Free pour. It’s a terrifying concept for bar managers everywhere, I’ll grant you – but it has many advantages along with a few cautions that you should pay attention to. Whether its really for your bar only you can decide. If you’re a bartender – feel free to use these points if you’re discussing the possibility of free pouring with your manager.

1: Its so much faster.

As far as I am personally concerned, this is reason enough to move to free pour in your bar. Its certainly faster than pouring into a jigger and then into the drink, as you’re cutting an entire phase out of the process, and don’t even get me started on optics – those things should be banned. Its impossible to jigger pour from multiple bottles simultaneously, which is another way it will slow down an experienced bartender.

2: It shows your bartenders you trust them.

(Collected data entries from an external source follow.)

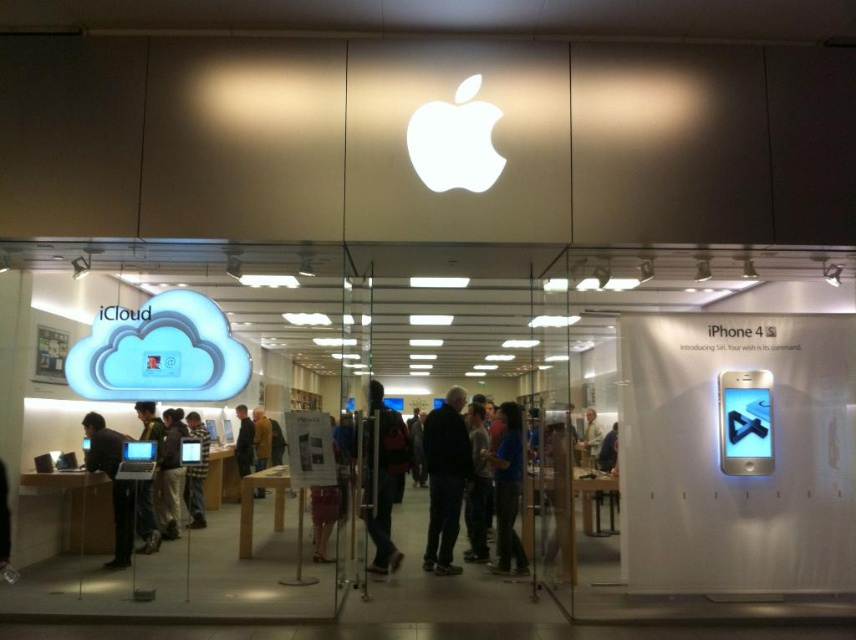 Which is behind, point (126, 488) or point (516, 449)?

Point (516, 449)

Between matte black laptop at left and blue fabric shirt at center, which one appears on the right side from the viewer's perspective?

blue fabric shirt at center

Does point (158, 532) come closer to viewer compared to point (509, 499)?

Yes, point (158, 532) is closer to viewer.

Identify the location of matte black laptop at left. (119, 492).

Does black backpack at center come in front of matte silver laptop at center?

Yes, black backpack at center is closer to the viewer.

Does point (379, 416) lie behind point (144, 529)?

Yes, point (379, 416) is farther from viewer.

Where is `black backpack at center`? black backpack at center is located at coordinates (381, 476).

Who is shorter, matte silver laptop at center or brown leather jacket at center?

matte silver laptop at center

Which is behind, point (146, 531) or point (268, 429)?

The point (268, 429) is more distant.

Does point (150, 538) come closer to viewer compared to point (253, 416)?

That is True.

You are a GUI agent. You are given a task and a screenshot of the screen. Output one action in this format:
    pyautogui.click(x=<x>, y=<y>)
    Task: Click on the matte silver laptop at center
    Image resolution: width=856 pixels, height=640 pixels.
    Given the screenshot: What is the action you would take?
    pyautogui.click(x=146, y=516) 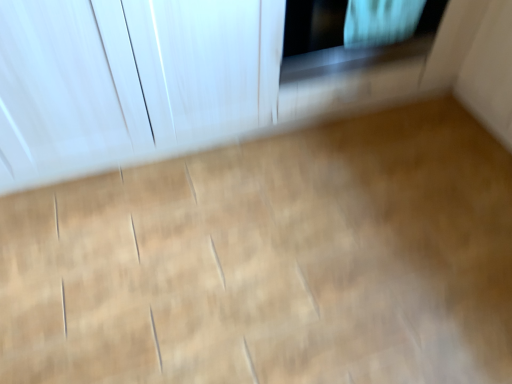 Identify the location of transparent glass window at upper center. (350, 39).

Image resolution: width=512 pixels, height=384 pixels. What do you see at coordinates (350, 39) in the screenshot? I see `transparent glass window at upper center` at bounding box center [350, 39].

Identify the location of transparent glass window at upper center. (350, 39). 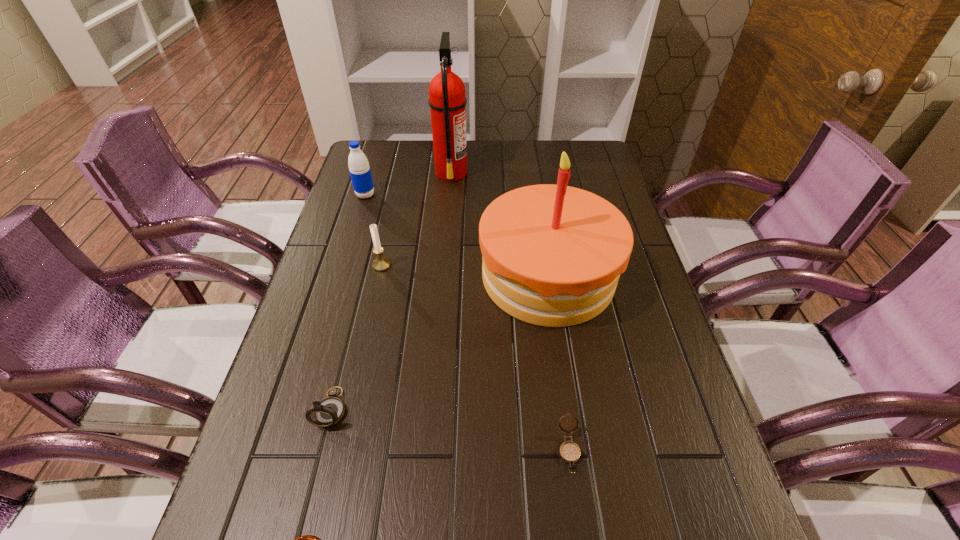 In order to click on free space located on the front of the birthday cake in this screenshot , I will do `click(564, 381)`.

Find the location of a particular element. Image resolution: width=960 pixels, height=540 pixels. vacant area situated 0.340m on the front of the water bottle is located at coordinates (339, 280).

You are a GUI agent. You are given a task and a screenshot of the screen. Output one action in this format:
    pyautogui.click(x=<x>, y=<y>)
    Task: Click on the vacant space located 0.310m on the right of the fourth shortest object
    
    Given the screenshot: What is the action you would take?
    pyautogui.click(x=508, y=265)

At what (x,y) coordinates should I click in order to perform the action: click on free space located on the face of the fifth tallest object. Please return your answer as a coordinate pair (x, y). Looking at the image, I should click on (320, 457).

Where is `vacant position located 0.090m on the face of the second shortest compass`? This screenshot has height=540, width=960. vacant position located 0.090m on the face of the second shortest compass is located at coordinates (581, 531).

Find the location of `object present at the far edge`. object present at the far edge is located at coordinates (447, 101).

I want to click on water bottle that is at the left edge, so click(358, 164).

At what (x,y) coordinates should I click in order to perform the action: click on candle holder that is at the left edge. Please return your answer as a coordinate pair (x, y). The height and width of the screenshot is (540, 960). Looking at the image, I should click on (380, 264).

Identify the location of compass that is at the left edge. Image resolution: width=960 pixels, height=540 pixels. (329, 411).

The image size is (960, 540). Identify the location of object located in the right edge section of the desktop. click(x=552, y=255).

Yes. Bartenders could pour more liquor in each drink than they should to deliberately steal from you. They could also pour doubles in a jigger and charge for singles, give out beers and ‘forget’ to add them to a tab or blatantly drink your booze on shift. If you’re worried that free pouring will make your bartenders steal from you, you have hired the wrong bartenders, free pouring is not your problem, its your human resources policy that needs fixing. If you trust your bartenders and give them the tools (such as training them to free pour) to do their jobs better, they will appreciate that. Also give your bar team the responsibility for making sure your drinks margin is right every week, and incentivise them well to make it happen, and you will never have to worry about this!

3: It makes your bartenders look professional.

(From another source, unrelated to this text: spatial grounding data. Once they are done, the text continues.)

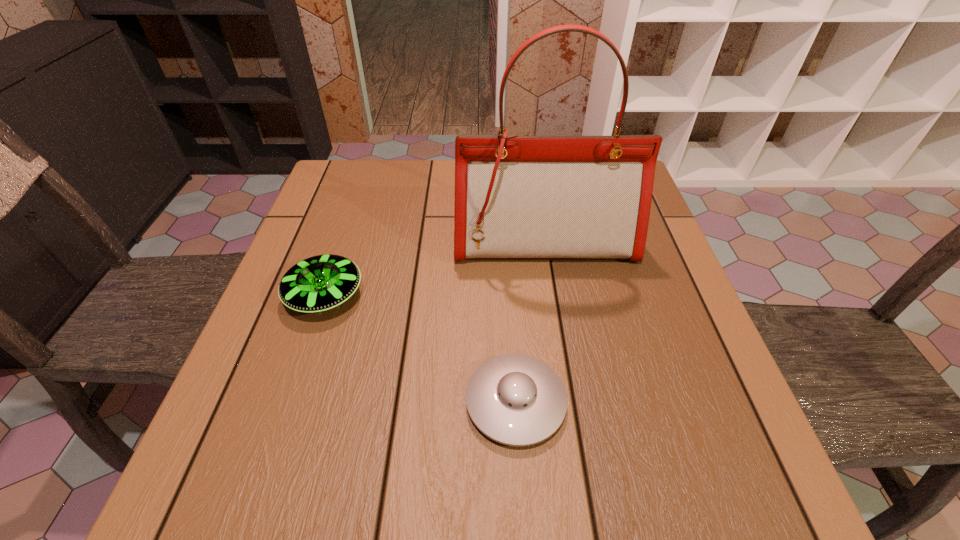 You are a GUI agent. You are given a task and a screenshot of the screen. Output one action in this format:
    pyautogui.click(x=<x>, y=<y>)
    Task: Click on the object located at the right edge
    The width and height of the screenshot is (960, 540).
    Given the screenshot: What is the action you would take?
    pyautogui.click(x=517, y=197)

The image size is (960, 540). Find the location of `vacant space at the near edge of the desktop`. vacant space at the near edge of the desktop is located at coordinates (507, 506).

Locate an element on the screen. vacant region at the left edge of the desktop is located at coordinates (287, 444).

The image size is (960, 540). What are the coordinates of `free space at the right edge of the desktop` in the screenshot? It's located at (625, 311).

Locate an element on the screen. Image resolution: width=960 pixels, height=540 pixels. vacant space at the far left corner of the desktop is located at coordinates (314, 206).

You are a GUI agent. You are given a task and a screenshot of the screen. Output one action in this format:
    pyautogui.click(x=<x>, y=<y>)
    Task: Click on the free space at the near right corner of the desktop
    Image resolution: width=960 pixels, height=540 pixels.
    Given the screenshot: What is the action you would take?
    pyautogui.click(x=781, y=513)

Locate an element on the screen. The width and height of the screenshot is (960, 540). unoccupied position between the tallest object and the shortest object is located at coordinates (530, 323).

What are the coordinates of `vacant area that lies between the left saucer and the shortest object` in the screenshot? It's located at (420, 349).

This screenshot has width=960, height=540. What are the coordinates of `blank region between the shorter saucer and the tallest object` in the screenshot? It's located at (530, 323).

Locate an element on the screen. empty location between the handbag and the shorter saucer is located at coordinates (530, 323). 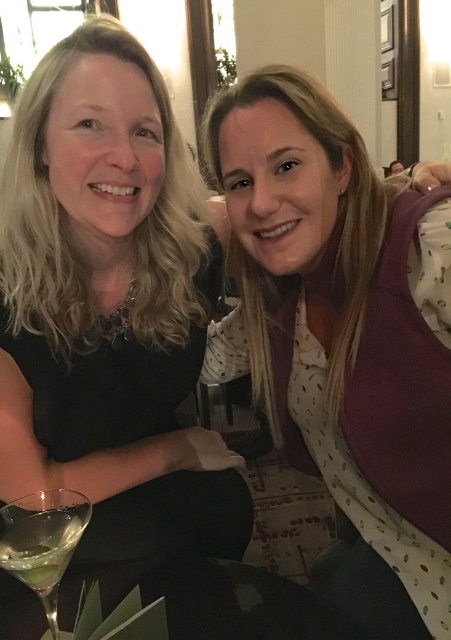 Question: Which point is farther to the camera?

Choices:
 (A) clear glass martini at lower left
 (B) white dotted shirt at center

Answer: (B)

Question: Does matte black dress at center appear on the left side of white dotted shirt at center?

Choices:
 (A) no
 (B) yes

Answer: (B)

Question: Does matte black dress at center have a larger size compared to white dotted shirt at center?

Choices:
 (A) no
 (B) yes

Answer: (B)

Question: Among these objects, which one is nearest to the camera?

Choices:
 (A) white dotted shirt at center
 (B) matte black dress at center

Answer: (A)

Question: Which of the following is the farthest from the observer?

Choices:
 (A) (327, 285)
 (B) (30, 515)
 (C) (116, 492)

Answer: (C)

Question: Does white dotted shirt at center appear on the right side of clear glass martini at lower left?

Choices:
 (A) yes
 (B) no

Answer: (A) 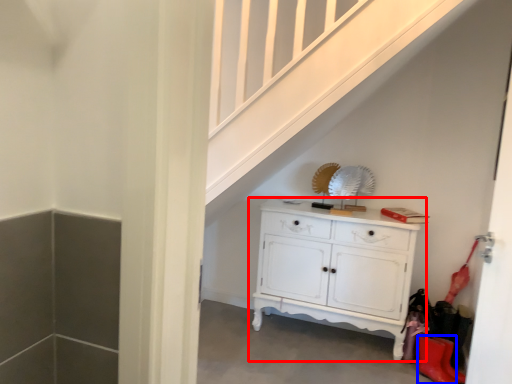 Question: Which point is further to the camera, chest of drawers (highlighted by a red box) or shoe (highlighted by a blue box)?

Choices:
 (A) chest of drawers
 (B) shoe

Answer: (A)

When a bartender is working at full pace, confidently pouring drinks and chatting to guests, they look like true professionals and will make your guests enjoy their night even more. When a bartender is pouring one ingredient after another into the same jigger, cross contaminating one drink to the next, spilling liquor and keeping customers waiting as they can’t serve as fast as they should, the number of clients will drop to the number that can be served in a reasonable time, as those waiting too long walk out the door and take their money elsewhere.

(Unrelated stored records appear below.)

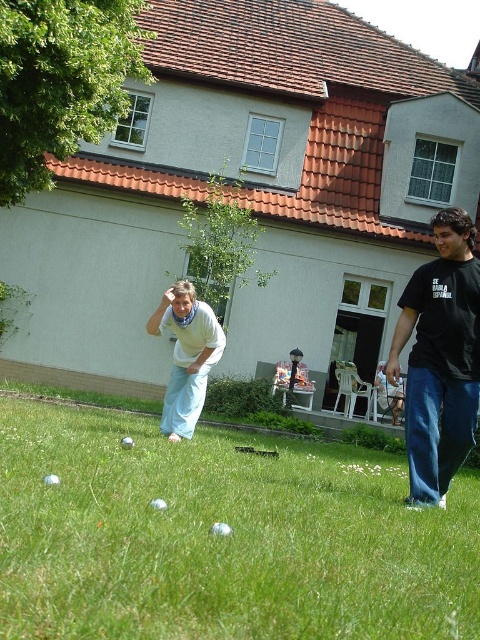 Question: Can you confirm if green grass at center is positioned to the left of black cotton t-shirt at right?

Choices:
 (A) yes
 (B) no

Answer: (A)

Question: Is green grass at center thinner than light blue fabric at center?

Choices:
 (A) no
 (B) yes

Answer: (A)

Question: Based on their relative distances, which object is farther from the light blue fabric at center?

Choices:
 (A) black cotton t-shirt at right
 (B) green grass at center

Answer: (B)

Question: Based on their relative distances, which object is nearer to the black cotton t-shirt at right?

Choices:
 (A) green grass at center
 (B) light blue fabric at center

Answer: (A)

Question: Which of the following is the closest to the observer?

Choices:
 (A) black cotton t-shirt at right
 (B) green grass at center
 (C) light blue fabric at center

Answer: (B)

Question: Does black cotton t-shirt at right appear on the left side of light blue fabric at center?

Choices:
 (A) yes
 (B) no

Answer: (B) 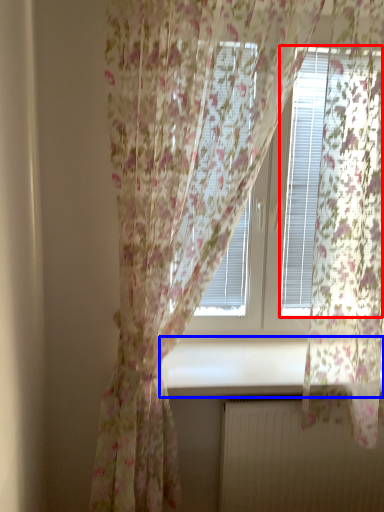 Question: Which point is closer to the camera, blind (highlighted by a red box) or window sill (highlighted by a blue box)?

Choices:
 (A) blind
 (B) window sill

Answer: (A) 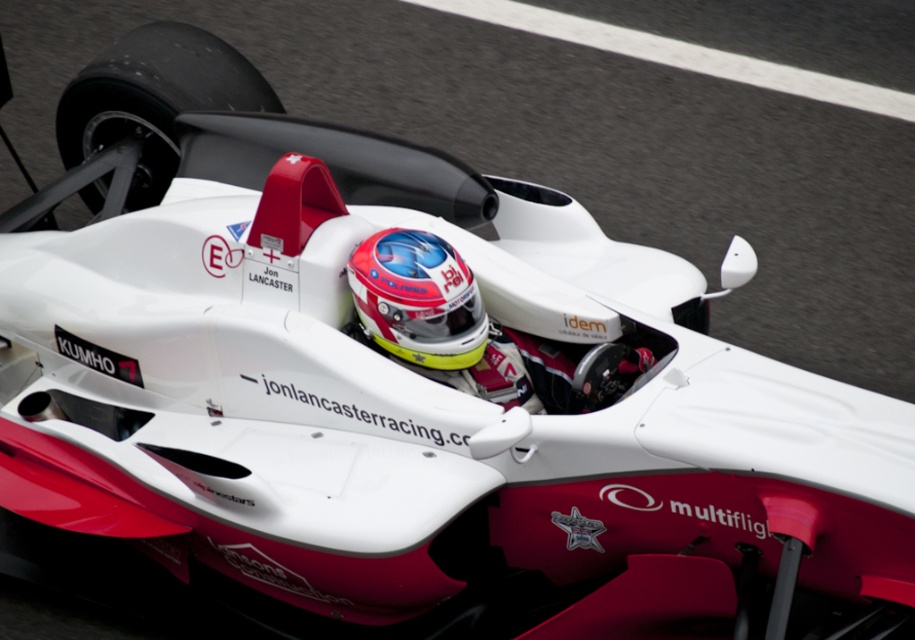 This screenshot has height=640, width=915. Find the location of `shiny white helmet at center`. shiny white helmet at center is located at coordinates (468, 330).

Measure the distance between point (368, 269) and camera.

4.36 meters

Who is more forward, (427, 240) or (422, 356)?

Positioned in front is point (422, 356).

Locate an element on the screen. This screenshot has height=640, width=915. shiny white helmet at center is located at coordinates (468, 330). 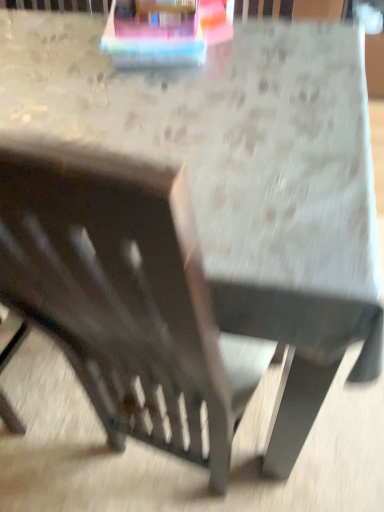 At what (x,y) coordinates should I click in order to perform the action: click on wooden chair at center. Please return your answer as a coordinate pair (x, y). Looking at the image, I should click on (124, 295).

This screenshot has height=512, width=384. What do you see at coordinates (124, 295) in the screenshot? I see `wooden chair at center` at bounding box center [124, 295].

I want to click on wooden chair at center, so click(124, 295).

4: Bartenders can interact with the guests more.

Assuming your bar is set up efficiently your bartenders will be able to serve with their head up, chatting to your guests, keeping track of who’s next and offering new drinks as soon as they get low. All of this means more cash in the till as your guests will be happy and stay in your bar longer, and feel like a friend of the bartender so recommend your place to their friends.

5: Your Bartenders are free to flair!

Its near impossible to flair with bottles and then pour into a jigger. It just looks silly. I was once hired to open a hotel in Dubai as a performance bartender, yet they insisted on the use of measures when we arrived – now this was a busy bar, we had to make 163 Mojitos in about an hour for a private party when one of the Sheiks and his friends parachuted into our bar! That’s the kind of place we’re talking about here. The owners were quickly convinced once they saw the accuracy and speed we could work with when free pouring the drinks.

Checks and balances.

Of course, as a bar owner, you can’t just decide that free pouring is the way to go and let your bartenders start that night. Free pouring accurately is a skill which takes practice to master and constant maintenance to keep accurate.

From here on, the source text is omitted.